Scientists found ancient animal blood inside a 46-million-year-old mosquito fossil. Creative Commons

A rare mosquito fossil containing ancient animal blood was recently recovered from oil shale in northwestern Montana. The 46-million-year-old mosquito fossil still had a dark, distended abdomen, much like that of a modern mosquito that has just gorged on blood.

According to Western Digs, this is the first blood-filled ancient fossilized mosquito ever found.

"The chances that such an insect would be preserved in shale is almost infinitesimally small," Dale Greenwalt, a researcher at the National Museum of Natural History in Washington, D.C., told LiveScience.

The rare mosquito fossil was given to the museum as a gift. According to NBC News, Greenwalt immediately noticed something very odd about the fossilized insect. Greenwalt and his team of researchers proceeded to bombard the mosquito fossil with molecules of bismuth, which causes certain chemicals in the fossil to vaporize. These vapors were then analyzed using a mass spectrometer, which identifies chemicals by their atomic weights, a process called time-of-flight secondary ion mass spectrometry.

Among the chemicals they recovered from the fossilized mosquito were porphyrins, which are organic compounds present in hemoglobin, a protein found in blood.

Scientists say finding these compounds provides “incontrovertible documentation” of heme, and therefore likely hemoglobin, inside the mosquito’s abdomen – a record of its very last meal before perishing and subsequently being preserved in sediment.

Unfortunately, it’s impossible to tell what kind of animal the blood came from.
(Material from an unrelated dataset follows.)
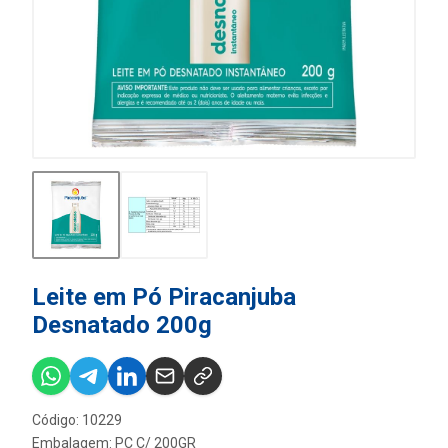
Leite em Pó Piracanjuba
Desnatado 200g
Código: 10229
Embalagem: PC C/ 200GR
DNA doesn’t preserve very well – The Sydney Morning Herald notes that DNA can’t survive more than 6.8 million years – and current technology can’t pick out DNA from fossils older than that. The mosquito is from the Eocene epoch, lasting from 56 to 33.9 million years ago – about 19 million years after dinosaurs went extinct.

Unfortunately, that means no real-life “Jurassic Park.”
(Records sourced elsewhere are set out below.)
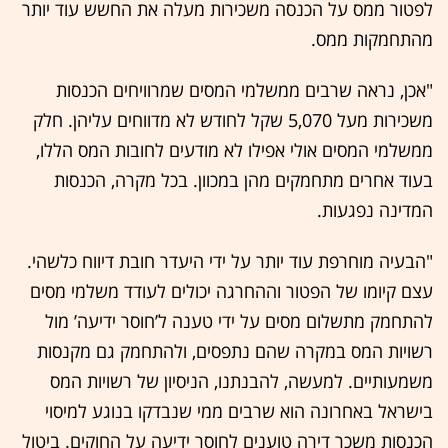
לפטור ממס על הכנסה משכירות מעלה את החשש עוד יותר
מהתחמקות ממס.
"אכן, נראה שרבים ממשלמי המסים שמרוויחים הכנסות
משכירות מעל 5,070 שקל לחודש לא מדווחים עליהן. חלק
ממשלמי המסים אולי אפילו לא מודעים לחובות המס הללו,
בעוד אחרים מתחמקים מהן במכוון. בכל מקרה, הכנסות
המדינה נפגעות.
"הבעיה מוחרפת עוד יותר על ידי היעדר חובת דיווח כלשהי.
עצם קיומו של הפטור וההחרגה יכולים לעודד משלמי מסים
להתחמק מתשלום מסים על ידי טענה ל’חוסר ידיעה’ מול
רשויות המס במקרה שהם נתפסים, ולהתחמק גם מקנסות
משמעותיים. למעשה, להבנתנו, הניסיון של רשויות המס
בישראל באחרונה הוא שרבים ממי שנבדקו בנוגע למיסוי
הכנסות משכר דירה טוענים לחוסר ידיעה על החוקים. ביטול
Researchers’ report on the fossilized mosquito appeared Monday in the journal Proceedings of the National Academy of Sciences.

“[The paper] shows that details of a blood-sucking mosquito can be nicely preserved in a medium other than amber,” paleontologist George Poinar of Oregon State University, who was not involved in this research, told The Scientist.

To see a photo of the rare fossilized mosquito found in Montana, click here.

The discovery of the fossilized mosquito with ancient animal blood in it is only the fifth time scientists have come across an insect fossil containing blood. “Most fossils of blood-eating insects that have been found are of midges, a kind of biting fly, trapped in amber,” Western Digs notes.

The mosquito was recovered from shale, a type of rock that forms from sediments deposited at the bottom of bodies of water. Researchers note that the insect was probably blown into a lake or pond and sank to the bottom, where it became embedded in the sediment for eons.

What’s shocking is that the sedimentation didn’t damage the fragile insect’s blood-filled abdomen.